Although published the previous year, Elizabeth Riley’s novel, All That False Instruction, really started to have an impact on Australian gay people in 1976 as word of its publication spread.

It was as the subtitle, in hot pink on the otherwise discreet blue cover, announced ‘A Novel of Lesbian Love’ – indeed, the first such published in Australia.

The book itself had an odd history. It had been written in London in the early 1970s by Kerryn Higgs who had, as all good Australians did in those days, gone to the Mother Country to find herself. On the strength of the first two chapters she won a publishers prize, including a contract to publish and within six months the work was done.

It tells the story of Maureen Craig, her life, her sexuality and, especially, her struggle as a woman in a sexist society. Her encounters with men (disastrous, for the most part) and her coming to political and sexual awareness. Like many first novels it had a strong autobiographical element alongside the fictional bits and the exaggerations.

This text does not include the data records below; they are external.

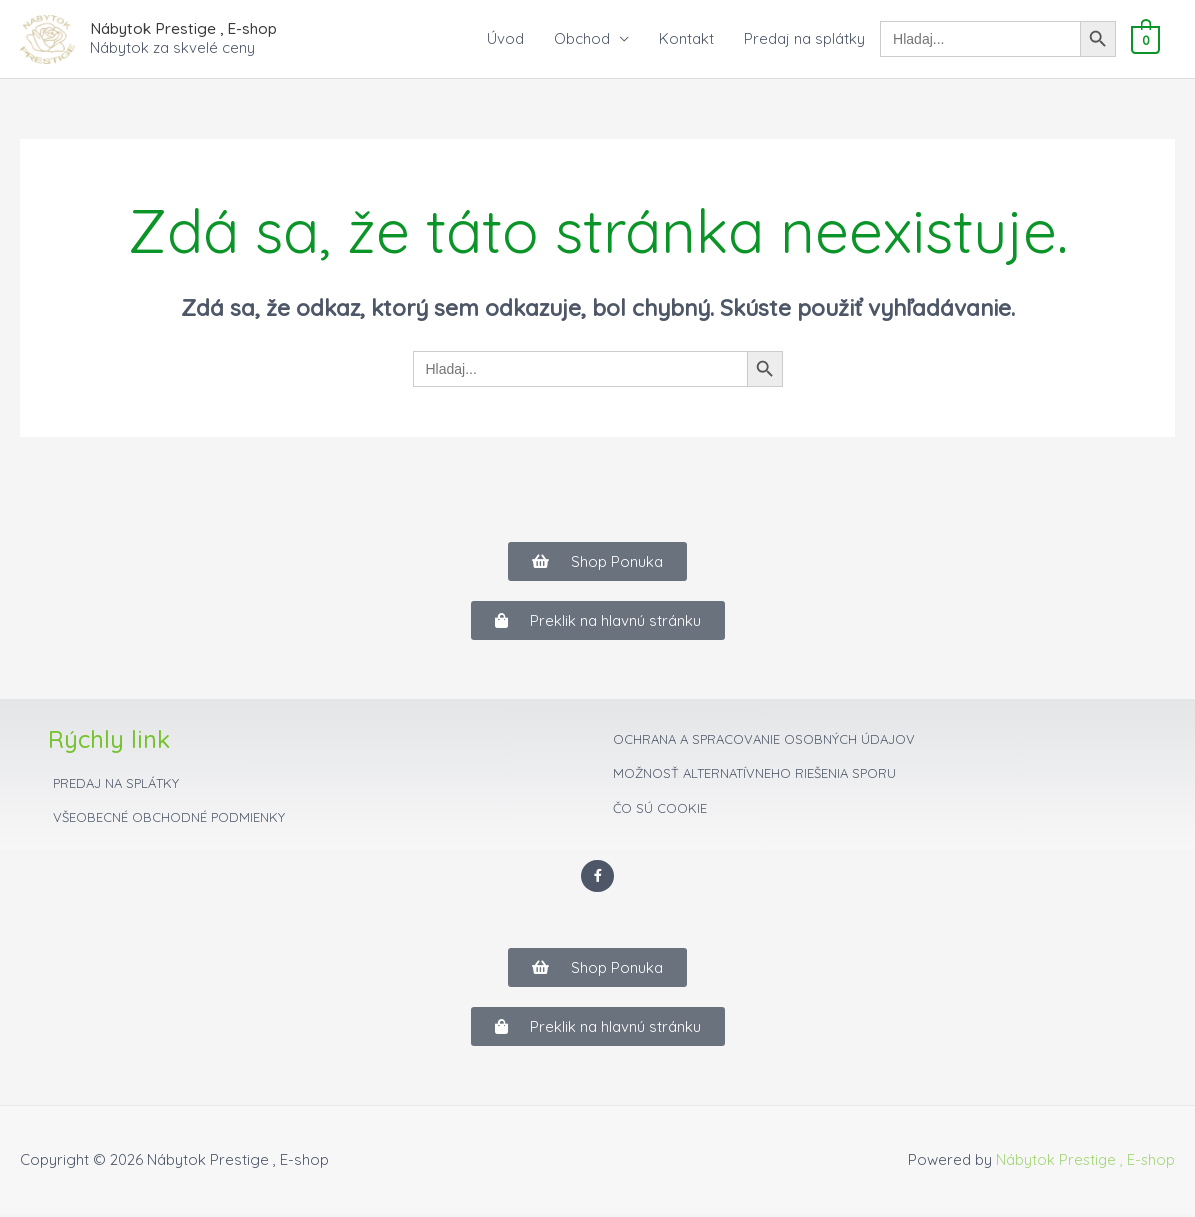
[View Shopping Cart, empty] (1146, 40)
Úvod (507, 40)
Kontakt (688, 40)
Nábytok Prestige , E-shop (182, 28)
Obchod (584, 40)
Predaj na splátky (806, 40)
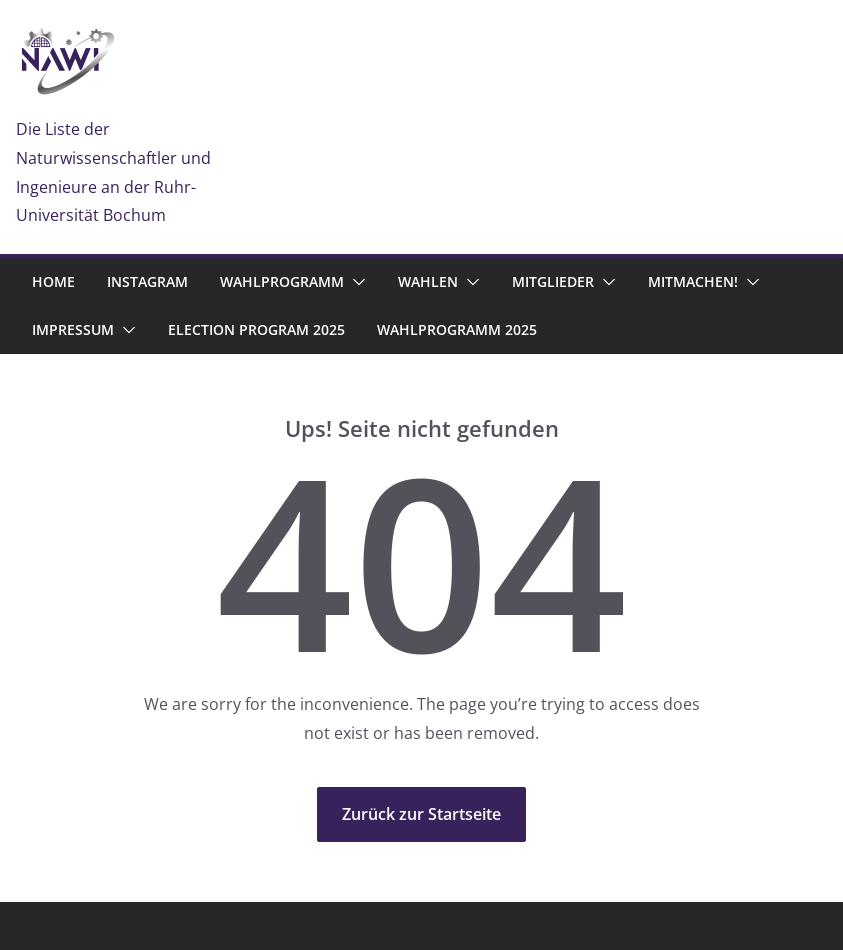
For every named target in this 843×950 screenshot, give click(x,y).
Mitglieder (553, 281)
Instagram (147, 281)
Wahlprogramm (282, 281)
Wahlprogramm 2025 (457, 329)
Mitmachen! (693, 281)
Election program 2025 (256, 329)
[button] (355, 282)
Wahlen (428, 281)
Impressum (73, 329)
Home (53, 281)
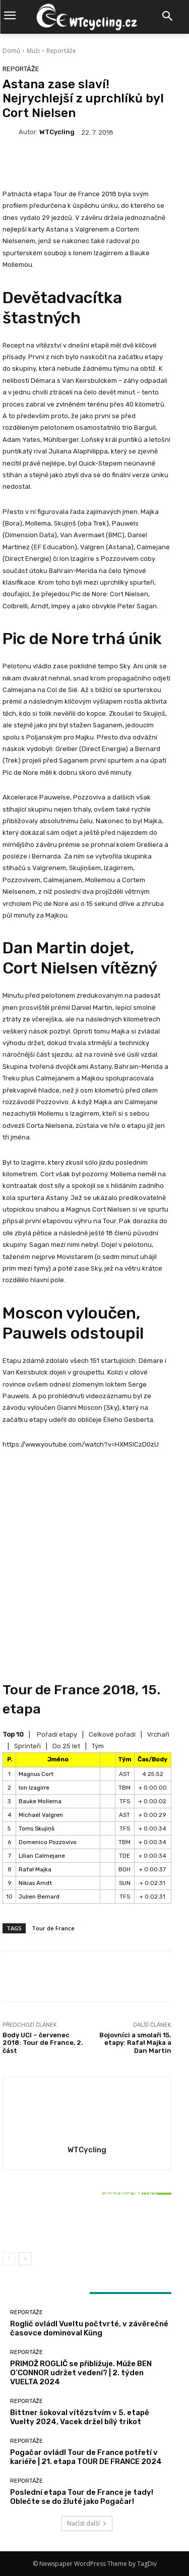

Maureen’s early lesbian encounters are adolescently romantic and timid – but they get better. And for its time it was daringly explicit. Which is where the problems arose. Higgs’ mother was appalled by what the neighbours in her regional town might think and even threatened to sue her author daughter for libel. Hence the pseudonym. Hence, too, the surprising decision to transfer the events from Melbourne to Sydney – now, happily, restored in the recent reissue.